Selasa, 2 September 2025

Cerita Tompi Nyaris Terima Tawaran Parpol hingga Berani Menolak karena Tak Direstui Istri & Orangtua

Musisi Tompi berbagi cerita tentang pengalamannya nyaris menerima tawaran untuk terjun ke politik oleh sebuah partai di Indonesia.

Surya/Habibur Rohman
Penampilan Tompi pada hari pertama Jazz Traffic Festival (JTF) 2024 di Grand City Surabaya, Sabtu (14/9/2024). Pada gelaran Jazz yang mengusung tema Feel the Culture, Create the Memories ini Tompi memulai dengan lagu Burung Kakak Tua dan tampil selama 60 menit yang diantaranya berkolaborasi dengan musisi dan penyanyi lain. SURYA/HABIBUR ROHMAN 

TRIBUNNEWS.COM, JAKARTA - Musisi Tompi berbagi cerita tentang pengalamannya nyaris menerima tawaran untuk terjun ke politik oleh sebuah partai di Indonesia.

Tompi mengatakan tawaran untuk terjun ke politik dilakukan partai kepadanya sejak dua periode lalu.

Baca juga: Keras ke WAMI dan LMK, Tompi Tegaskan Kritiknya untuk Lembaga Bukan Personal

"Ini saat yang tepat untuk bercerita. Sejak 2 periode pemilu lalu ada beberapa partai ternama yg menawarkan saya maju sebagai caleg," tulis Tompi dalam unggahannya di instagram, dikutip Wartakotalive.com (Tribunnews.com Network), Senin (1/9/2025).

Karena memiliki hasrat untuk maju guna memperbaiki sebuah hal dan membantu orang, Tompi akhirnya menemui pihak Partai besar itu dan tercipta lah sebuah dialog.

"Saya langsung bertemu dengan petinggi-petinggi beberapa partai. Saya pikir ada baiknya dengar saja dulu dan jajaki, pikirkan baru putuskan mau berlayar di kapal pilihan," tulisnya.

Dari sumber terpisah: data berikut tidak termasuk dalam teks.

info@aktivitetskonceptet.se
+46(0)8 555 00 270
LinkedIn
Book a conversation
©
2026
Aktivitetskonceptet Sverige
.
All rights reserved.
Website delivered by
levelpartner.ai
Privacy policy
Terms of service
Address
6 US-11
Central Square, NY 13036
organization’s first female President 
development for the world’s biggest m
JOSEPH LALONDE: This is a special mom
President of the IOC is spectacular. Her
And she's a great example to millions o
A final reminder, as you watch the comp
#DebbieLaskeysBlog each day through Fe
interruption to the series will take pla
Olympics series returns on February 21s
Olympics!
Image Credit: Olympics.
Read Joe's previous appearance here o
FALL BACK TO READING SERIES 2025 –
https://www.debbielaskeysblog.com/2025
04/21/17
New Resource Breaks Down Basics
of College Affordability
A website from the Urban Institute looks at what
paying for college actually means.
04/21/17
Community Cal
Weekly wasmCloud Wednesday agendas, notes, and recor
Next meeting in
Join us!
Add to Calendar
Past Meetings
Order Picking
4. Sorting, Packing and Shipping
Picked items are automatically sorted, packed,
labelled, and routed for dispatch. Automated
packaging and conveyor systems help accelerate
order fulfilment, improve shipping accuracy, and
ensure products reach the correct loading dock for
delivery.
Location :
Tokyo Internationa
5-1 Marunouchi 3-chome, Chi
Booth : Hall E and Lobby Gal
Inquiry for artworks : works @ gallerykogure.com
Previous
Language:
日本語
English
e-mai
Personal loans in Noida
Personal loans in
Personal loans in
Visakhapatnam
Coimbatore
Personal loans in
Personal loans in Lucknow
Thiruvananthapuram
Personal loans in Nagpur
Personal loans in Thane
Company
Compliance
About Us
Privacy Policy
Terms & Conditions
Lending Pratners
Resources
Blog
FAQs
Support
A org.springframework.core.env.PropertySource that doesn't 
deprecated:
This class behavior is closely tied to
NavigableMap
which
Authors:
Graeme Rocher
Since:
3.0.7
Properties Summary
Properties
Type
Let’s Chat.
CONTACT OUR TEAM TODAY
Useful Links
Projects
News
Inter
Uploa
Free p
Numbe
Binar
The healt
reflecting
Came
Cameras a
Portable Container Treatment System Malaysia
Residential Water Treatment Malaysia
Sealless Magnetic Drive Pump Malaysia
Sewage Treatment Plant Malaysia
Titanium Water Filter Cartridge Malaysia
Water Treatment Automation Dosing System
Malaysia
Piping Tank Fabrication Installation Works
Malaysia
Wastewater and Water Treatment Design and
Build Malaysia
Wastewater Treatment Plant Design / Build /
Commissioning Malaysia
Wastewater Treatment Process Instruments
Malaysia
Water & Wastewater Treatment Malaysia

Baca juga: Tak Puas Konsep Hitungan Royalti, Tompi Keluar dari WAMI & Gratiskan Lagu-lagunya di Konser dan Kafe

"Semua tawaran terdengar sungguh-sungguh. Hampir saya ketok palu maju," tambahnya.

Namun di menit akhir, pelantun 'Menghujam Jantungku' ini membatalkan niatnya berpolitik dan gabung ke dalam sebuah partai, karena ada beberapa hal.

Pertama, Tompi merasa belum selesai dengan diri sendiri secara finansial, ia takut hal tersebut jadi celah godaaan.

"Finansial ini takut sekali ini menjadi celah godaaan untuk gak konsisten jujur dan amanah. Kedua, Takut gak sanggup bagi waktu konsisten antara pekerjaan sebagi dokter atau politisi," jelasnya.

"Ketiga, melihat sistemnya saat itu, belum bisa dicerna akal sehat saya. Baru lihat dari luar belum masuk ke dalam. (Pendanaan kampanye, gaji, dan lain-lain)," tambahnya.

Poin keempat diakui Tompi menjadi sebuah hal berat, dimana ia harus tunduk dengan partai tempat ia bernaung ketika berpolitik.

"Engga kebayang masuk diajak mikir tapi harus nurut ama apapun kata partai. Untuk yang sering berurusan sama saya pasti paham, saya agak sulit kompromi dengan hal yg menurut saya keliru," terangnya.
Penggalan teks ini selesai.